→ RECORDED INFORMATION
▬▬▬▬▬▬▬▬▬▬

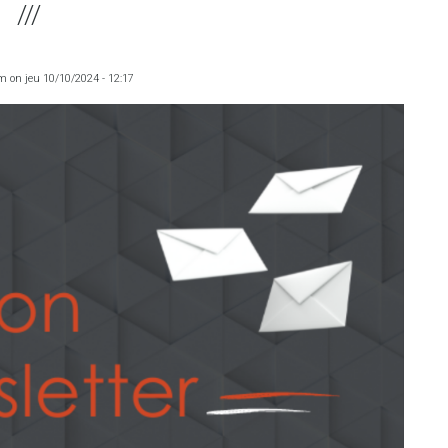
am
on
jeu 10/10/2024 - 12:17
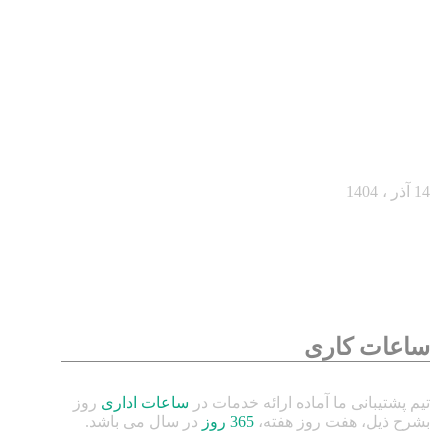
چطور در ۳۰ ثانیه اول ذهن مشتری را به‌دست
بگیریم؟
14 آذر ، 1404
ساعات کاری
تیم پشتیبانی ما آماده ارائه خدمات در
ساعات اداری
روز
بشرح ذیل، هفت روز هفته،
365 روز
در سال می باشد.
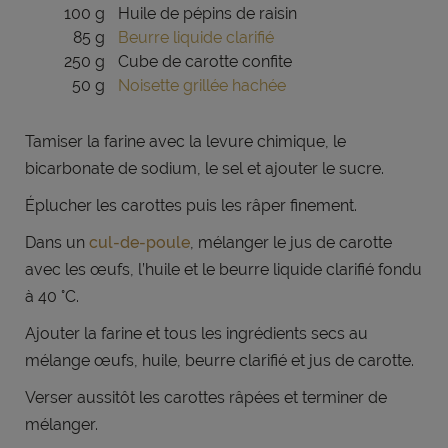
100 g
Huile de pépins de raisin
85 g
Beurre liquide clarifié
250 g
Cube de carotte confite
50 g
Noisette grillée hachée
Tamiser la farine avec la levure chimique, le
bicarbonate de sodium, le sel et ajouter le
sucre.
Éplucher les carottes puis les râper finement.
Dans un
cul-de-poule
, mélanger le jus de carotte
avec les œufs, l’huile et le beurre liquide
clarifié fondu
à 40 °C.
Ajouter la farine et tous les ingrédients secs au
mélange œufs, huile, beurre clarifié et jus de
carotte.
Verser aussitôt les carottes râpées et terminer de
mélanger.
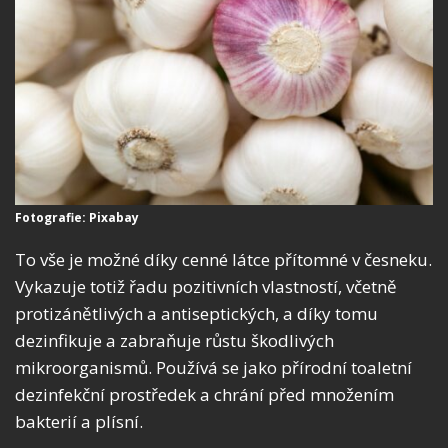
Fotografie: Pixabay
To vše je možné díky cenné látce přítomné v česneku.
Vykazuje totiž řadu pozitivních vlastností, včetně
protizánětlivých a antiseptických, a díky tomu
dezinfikuje a zabraňuje růstu škodlivých
mikroorganismů. Používá se jako přírodní toaletní
dezinfekční prostředek a chrání před množením
bakterií a plísní.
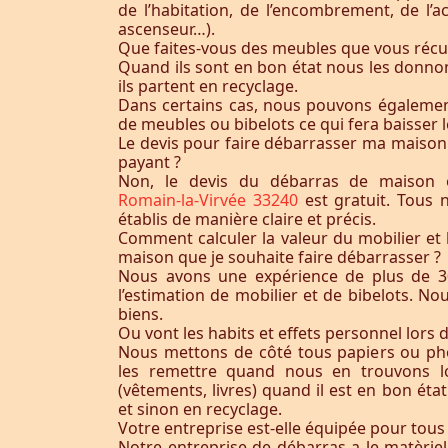
de l’habitation, de l’encombrement, de l’acc
ascenseur…).
Que faites-vous des meubles que vous récu
Quand ils sont en bon état nous les donnon
ils partent en recyclage.
Dans certains cas, nous pouvons égaleme
de meubles ou bibelots ce qui fera baisser l
Le devis pour faire débarrasser ma maison
payant ?
Non, le devis du débarras de maison 
Romain-la-Virvée 33240
est gratuit. Tous
établis de manière claire et précis.
Comment calculer la valeur du mobilier et 
maison que je souhaite faire débarrasser ?
Nous avons une expérience de plus de 3
l’estimation de mobilier et de bibelots. N
biens.
Ou vont les habits et effets personnel lors 
Nous mettons de côté tous papiers ou ph
les remettre quand nous en trouvons lo
(vêtements, livres) quand il est en bon éta
et sinon en recyclage.
Votre entreprise est-elle équipée pour tous
Notre entreprise de débarras a le matèrie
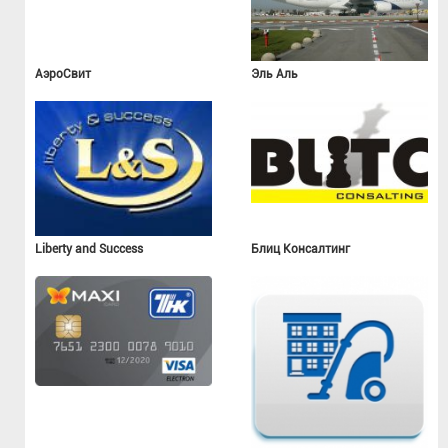
АэроСвит
Эль Аль
Liberty and Success
Блиц Консалтинг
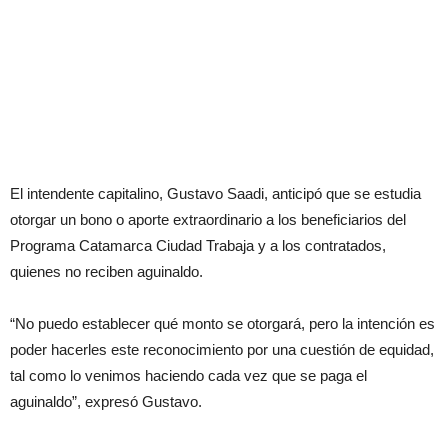
El intendente capitalino, Gustavo Saadi, anticipó que se estudia
otorgar un bono o aporte extraordinario a los beneficiarios del
Programa Catamarca Ciudad Trabaja y a los contratados,
quienes no reciben aguinaldo.
“No puedo establecer qué monto se otorgará, pero la intención es
poder hacerles este reconocimiento por una cuestión de equidad,
tal como lo venimos haciendo cada vez que se paga el
aguinaldo”, expresó Gustavo.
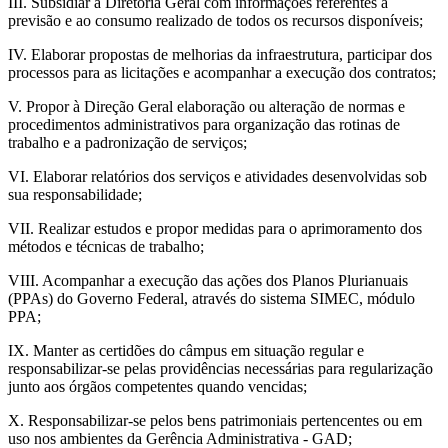
III. Subsidiar a Diretoria Geral com informações referentes à
previsão e ao consumo realizado de todos os recursos disponíveis;
IV. Elaborar propostas de melhorias da infraestrutura, participar dos
processos para as licitações e acompanhar a execução dos contratos;
V. Propor à Direção Geral elaboração ou alteração de normas e
procedimentos administrativos para organização das rotinas de
trabalho e a padronização de serviços;
VI. Elaborar relatórios dos serviços e atividades desenvolvidas sob
sua responsabilidade;
VII. Realizar estudos e propor medidas para o aprimoramento dos
métodos e técnicas de trabalho;
VIII. Acompanhar a execução das ações dos Planos Plurianuais
(PPAs) do Governo Federal, através do sistema SIMEC, módulo
PPA;
IX. Manter as certidões do câmpus em situação regular e
responsabilizar-se pelas providências necessárias para regularização
junto aos órgãos competentes quando vencidas;
X. Responsabilizar-se pelos bens patrimoniais pertencentes ou em
uso nos ambientes da Gerência Administrativa - GAD;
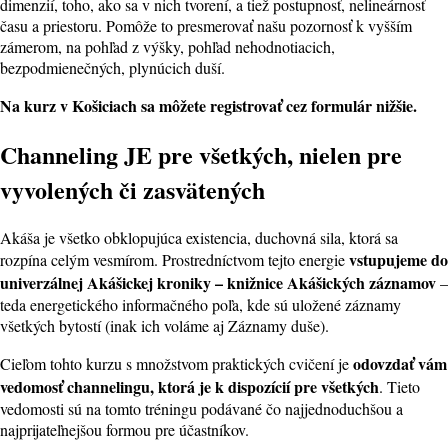
dimenzií, toho, ako sa v nich tvorení, a tiež postupnosť, nelineárnosť
času a priestoru. Pomôže to presmerovať našu pozornosť k vyšším
zámerom, na pohľad z výšky, pohľad nehodnotiacich,
bezpodmienečných, plynúcich duší.
Na kurz v Košiciach sa môžete registrovať cez formulár nižšie.
Channeling JE pre všetkých, nielen pre
vyvolených či zasvätených
Akáša je všetko obklopujúca existencia, duchovná sila, ktorá sa
vstupujeme do
rozpína celým vesmírom. Prostredníctvom tejto energie
univerzálnej Akášickej kroniky – knižnice Akášických záznamov
–
teda energetického informačného poľa, kde sú uložené záznamy
všetkých bytostí (inak ich voláme aj Záznamy duše).
odovzdať vám
Cieľom tohto kurzu s množstvom praktických cvičení je
vedomosť channelingu, ktorá je k dispozícií pre všetkých
. Tieto
vedomosti sú na tomto tréningu podávané čo najjednoduchšou a
najprijateľnejšou formou pre účastníkov.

▬▬▬▬▬▬▬▬▬▬

→ WHAT YOU HAVE TO DO
Apart from the pictures, set down all the entries above exactly.

→ ANSWER TO THIS TASK
am
on
jeu 10/10/2024 - 12:17
چطور در ۳۰ ثانیه اول ذهن مشتری را به‌دست
بگیریم؟
14 آذر ، 1404
ساعات کاری
تیم پشتیبانی ما آماده ارائه خدمات در
ساعات اداری
روز
بشرح ذیل، هفت روز هفته،
365 روز
در سال می باشد.
100 g
Huile de pépins de raisin
85 g
Beurre liquide clarifié
250 g
Cube de carotte confite
50 g
Noisette grillée hachée
Tamiser la farine avec la levure chimique, le
bicarbonate de sodium, le sel et ajouter le
sucre.
Éplucher les carottes puis les râper finement.
Dans un
cul-de-poule
, mélanger le jus de carotte
avec les œufs, l’huile et le beurre liquide
clarifié fondu
à 40 °C.
Ajouter la farine et tous les ingrédients secs au
mélange œufs, huile, beurre clarifié et jus de
carotte.
Verser aussitôt les carottes râpées et terminer de
mélanger.
Fotografie: Pixabay
To vše je možné díky cenné látce přítomné v česneku.
Vykazuje totiž řadu pozitivních vlastností, včetně
protizánětlivých a antiseptických, a díky tomu
dezinfikuje a zabraňuje růstu škodlivých
mikroorganismů. Používá se jako přírodní toaletní
dezinfekční prostředek a chrání před množením
bakterií a plísní.
de l’habitation, de l’encombrement, de l’acc
ascenseur…).
Que faites-vous des meubles que vous récu
Quand ils sont en bon état nous les donnon
ils partent en recyclage.
Dans certains cas, nous pouvons égaleme
de meubles ou bibelots ce qui fera baisser l
Le devis pour faire débarrasser ma maison
payant ?
Non, le devis du débarras de maison 
Romain-la-Virvée 33240
est gratuit. Tous
établis de manière claire et précis.
Comment calculer la valeur du mobilier et 
maison que je souhaite faire débarrasser ?
Nous avons une expérience de plus de 3
l’estimation de mobilier et de bibelots. N
biens.
Ou vont les habits et effets personnel lors 
Nous mettons de côté tous papiers ou ph
les remettre quand nous en trouvons lo
(vêtements, livres) quand il est en bon éta
et sinon en recyclage.
Votre entreprise est-elle équipée pour tous
Notre entreprise de débarras a le matèrie
АэроСвит
Эль Аль
Liberty and Success
Блиц Консалтинг
El intendente capitalino, Gustavo Saadi, anticipó que se estudia
otorgar un bono o aporte extraordinario a los beneficiarios del
Programa Catamarca Ciudad Trabaja y a los contratados,
quienes no reciben aguinaldo.
“No puedo establecer qué monto se otorgará, pero la intención es
poder hacerles este reconocimiento por una cuestión de equidad,
tal como lo venimos haciendo cada vez que se paga el
aguinaldo”, expresó Gustavo.
III. Subsidiar a Diretoria Geral com informações referentes à
previsão e ao consumo realizado de todos os recursos disponíveis;
IV. Elaborar propostas de melhorias da infraestrutura, participar dos
processos para as licitações e acompanhar a execução dos contratos;
V. Propor à Direção Geral elaboração ou alteração de normas e
procedimentos administrativos para organização das rotinas de
trabalho e a padronização de serviços;
VI. Elaborar relatórios dos serviços e atividades desenvolvidas sob
sua responsabilidade;
VII. Realizar estudos e propor medidas para o aprimoramento dos
métodos e técnicas de trabalho;
VIII. Acompanhar a execução das ações dos Planos Plurianuais
(PPAs) do Governo Federal, através do sistema SIMEC, módulo
PPA;
IX. Manter as certidões do câmpus em situação regular e
responsabilizar-se pelas providências necessárias para regularização
junto aos órgãos competentes quando vencidas;
X. Responsabilizar-se pelos bens patrimoniais pertencentes ou em
uso nos ambientes da Gerência Administrativa - GAD;
dimenzií, toho, ako sa v nich tvorení, a tiež postupnosť, nelineárnosť
času a priestoru. Pomôže to presmerovať našu pozornosť k vyšším
zámerom, na pohľad z výšky, pohľad nehodnotiacich,
bezpodmienečných, plynúcich duší.
Na kurz v Košiciach sa môžete registrovať cez formulár nižšie.
Channeling JE pre všetkých, nielen pre
vyvolených či zasvätených
Akáša je všetko obklopujúca existencia, duchovná sila, ktorá sa
vstupujeme do
rozpína celým vesmírom. Prostredníctvom tejto energie
univerzálnej Akášickej kroniky – knižnice Akášických záznamov
–
teda energetického informačného poľa, kde sú uložené záznamy
všetkých bytostí (inak ich voláme aj Záznamy duše).
odovzdať vám
Cieľom tohto kurzu s množstvom praktických cvičení je
vedomosť channelingu, ktorá je k dispozícií pre všetkých
. Tieto
vedomosti sú na tomto tréningu podávané čo najjednoduchšou a
najprijateľnejšou formou pre účastníkov.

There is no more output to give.